On Fri, 2025-09-12 at 21:53 -0400, Tom Lane wrote:
> 
> Ah, got it.  But this logic definitely deserves more comments.
> What do you think of something like
> 
>             if (pchar == ']' && charclass_start > 2)
>             {
>                 /* found the real end of a bracket pair */
>                 charclass_depth--;
>                 /* past start of outer brackets, so keep charclass_start > 2 
> */
>             }
>             else if (pchar == '[')
>             {
>                 /* start of a nested bracket pair */
>                 charclass_depth++;
>                 /* leading ^ or ] in this context is not special */
>                 charclass_start = 3;
>             }
>             else if (pchar == '^')
>             {
>                 /* okay to increment charclass_start even if already > 1 */
>                 charclass_start++;
>             }
>             else
>             {
>                 /* otherwise (including case of leading ']') */
>                 charclass_start = 3;    /* definitely past the start */
>             }
> 
> > Perhaps s/charclass_depth/bracket_depth/ would be a good idea.
> 
> Wouldn't object to that.  Maybe we can think of a better name for
> "charclass_start" too --- that sounds like a boolean condition.
> The best I'm coming up with right now is "charclass_count", but
> that's not that helpful.

I came up with the attached patch set.

0001 is the actual bug fix: in addition to my previous patch, I fixed two
more cases in which a closing bracket might not be recognized as ending
the character class (one is from your patch above).  I think that these
could not lead to bad query results, but I am not certain.

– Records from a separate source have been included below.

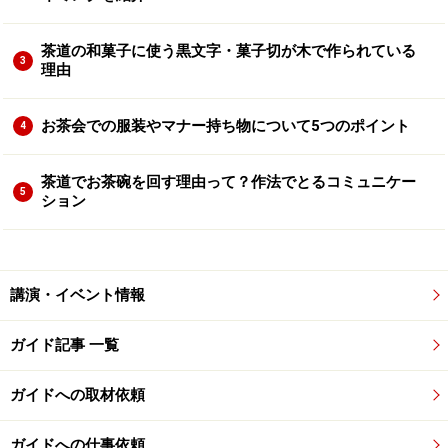
茶道の和菓子に使う黒文字・菓子切が木で作られている
3
理由
お茶会での服装やマナー持ち物について5つのポイント
4
茶道でお茶碗を回す理由って？作法でとるコミュニケー
5
ション
講演・イベント情報
ガイド記事 一覧
ガイドへの取材依頼
ガイドへの仕事依頼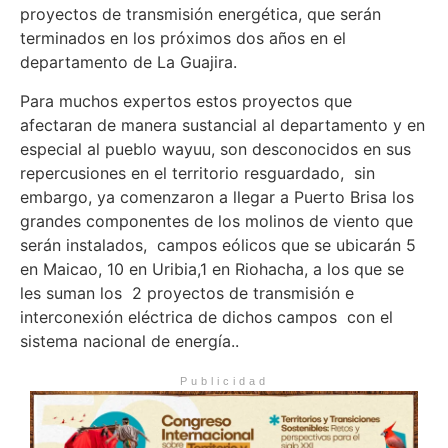
proyectos de transmisión energética, que serán
terminados en los próximos dos años en el
departamento de La Guajira.
Para muchos expertos estos proyectos que
afectaran de manera sustancial al departamento y en
especial al pueblo wayuu, son desconocidos en sus
repercusiones en el territorio resguardado, sin
embargo, ya comenzaron a llegar a Puerto Brisa los
grandes componentes de los molinos de viento que
serán instalados, campos eólicos que se ubicarán 5
en Maicao, 10 en Uribia,1 en Riohacha, a los que se
les suman los 2 proyectos de transmisión e
interconexión eléctrica de dichos campos con el
sistema nacional de energía..
Publicidad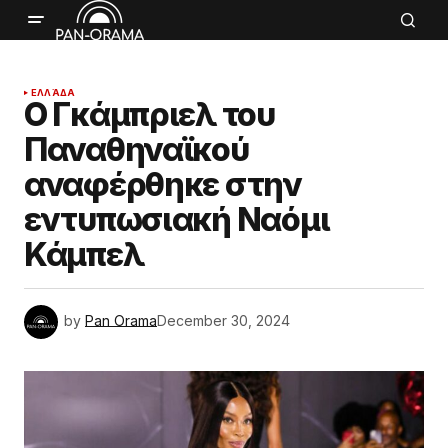
ΕΛΛΆΔΑ
Ο Γκάμπριελ του
Παναθηναϊκού
αναφέρθηκε στην
εντυπωσιακή Ναόμι
Κάμπελ
by
Pan Orama
December 30, 2024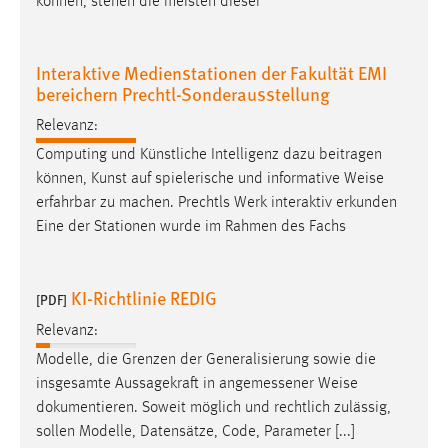
können, stehen die meisten dieser
Conversion-Tracking
Cookie Laufzeit:
Interaktive Medienstationen der Fakultät EMI
3 Monate
bereichern Prechtl-Sonderausstellung
Relevanz:
Facebook Pixel
Computing und Künstliche Intelligenz dazu beitragen
Name:
können, Kunst auf spielerische und informative
Weise
_fbp
erfahrbar zu machen. Prechtls Werk interaktiv erkunden
Eine der Stationen wurde im Rahmen des Fachs
Anbieter:
Facebook
KI-Richtlinie REDIG
Zweck:
[PDF]
Conversion-Tracking
Relevanz:
Cookie Laufzeit:
Modelle, die Grenzen der Generalisierung sowie die
3 Monate
insgesamte Aussagekraft in angemessener
Weise
dokumentieren. Soweit möglich und rechtlich zulässig,
sollen Modelle, Datensätze, Code, Parameter [...]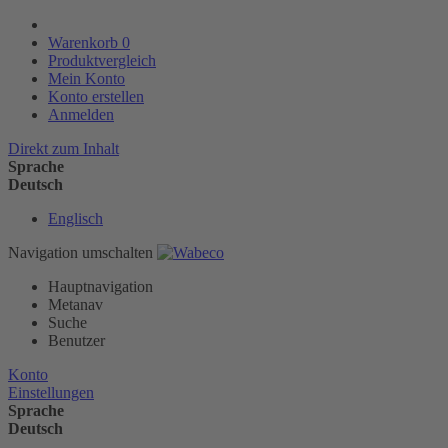
Warenkorb
0
Produktvergleich
Mein Konto
Konto erstellen
Anmelden
Direkt zum Inhalt
Sprache
Deutsch
Englisch
Navigation umschalten
Hauptnavigation
Metanav
Suche
Benutzer
Konto
Einstellungen
Sprache
Deutsch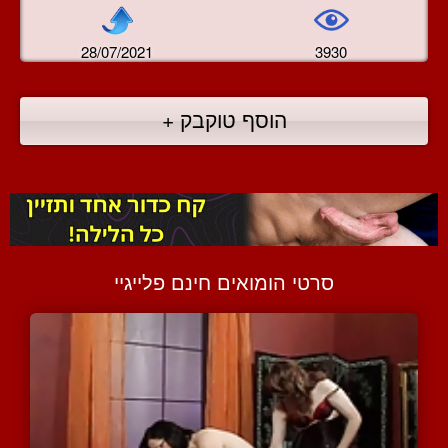
28/07/2021
3930
הוסף טוקבק +
סרטי הומואים חינם פלייגיי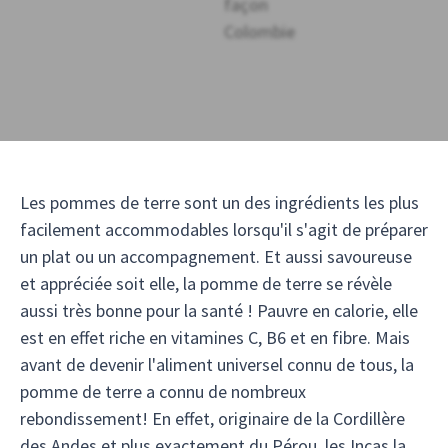
Les pommes de terre sont un des ingrédients les plus
facilement accommodables lorsqu'il s'agit de préparer
un plat ou un accompagnement. Et aussi savoureuse
et appréciée soit elle, la pomme de terre se révèle
aussi très bonne pour la santé ! Pauvre en calorie, elle
est en effet riche en vitamines C, B6 et en fibre. Mais
avant de devenir l'aliment universel connu de tous, la
pomme de terre a connu de nombreux
rebondissement! En effet, originaire de la Cordillère
des Andes et plus exactement du Pérou, les Incas la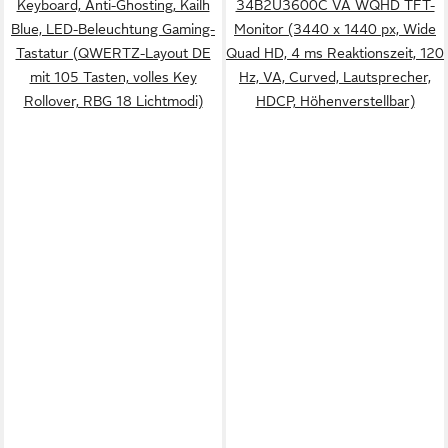
Keyboard, Anti-Ghosting, Kailh
34B2U3600C VA WQHD TFT-
Blue, LED-Beleuchtung Gaming-
Monitor (3440 x 1440 px, Wide
Tastatur (QWERTZ-Layout DE
Quad HD, 4 ms Reaktionszeit, 120
mit 105 Tasten, volles Key
Hz, VA, Curved, Lautsprecher,
Rollover, RBG 18 Lichtmodi)
HDCP, Höhenverstellbar)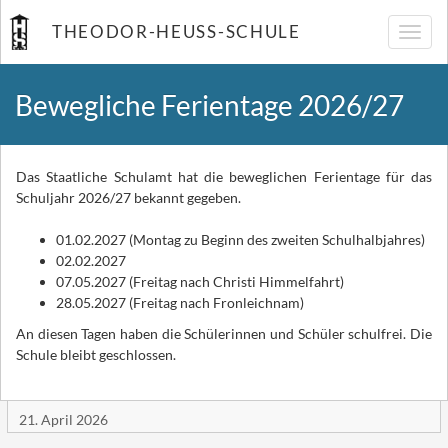
THEODOR-HEUSS-SCHULE
Navig
umsch
Bewegliche Ferientage 2026/27
Das Staatliche Schulamt hat die beweglichen Ferientage für das
Schuljahr 2026/27 bekannt gegeben.
01.02.2027 (Montag zu Beginn des zweiten Schulhalbjahres)
02.02.2027
07.05.2027 (Freitag nach Christi Himmelfahrt)
28.05.2027 (Freitag nach Fronleichnam)
An diesen Tagen haben die Schülerinnen und Schüler schulfrei. Die
Schule bleibt geschlossen.
21. April 2026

0002 is the cosmetic improvement: I renamed "charclass_depth" to "bracket_depth"
and "bracket_depth" to "bracket_pos", rewrote the "else if" cascade as you
suggested above and put some love into additional comments.

I used two separate patches for clarity and ease of review, but both
should get backpatched.

Yours,
Laurenz Albe
From dd37acb30b637c306f2ae7f041c164e892e92a22 Mon Sep 17 00:00:00 2001
From: Laurenz Albe <[email protected]>
Date: Sat, 13 Sep 2025 09:59:47 +0200
Subject: [PATCH v2 1/2] Amend recent fix for SIMILAR TO regex conversion

Commit e3ffc3e91d fixed the translation of character classes in
SIMILAR TO regular expressions.  Unfortunately the fix broke a corner
case: if there is an escape character right after the opening bracket,
(for example in "[\q]") a closing bracket right after the escape
sequence would not be seen as closing the character class.

There were two more oversights: a backslash or a nested opening bracket
right at the beginning of a character class should remove the special
meaning from any following caret or closing bracket.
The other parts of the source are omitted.